(Stored data entries)
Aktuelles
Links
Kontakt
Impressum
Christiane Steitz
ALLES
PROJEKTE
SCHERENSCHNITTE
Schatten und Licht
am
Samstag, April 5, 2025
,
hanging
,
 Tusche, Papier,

--

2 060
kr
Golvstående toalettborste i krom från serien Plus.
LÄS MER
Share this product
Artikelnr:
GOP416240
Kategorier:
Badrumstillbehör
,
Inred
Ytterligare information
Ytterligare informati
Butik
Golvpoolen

* Exercise directions:
If a line in the records above holds the string "Ytterligare", copy it out.

* Final answer:
Ytterligare information
Ytterligare informati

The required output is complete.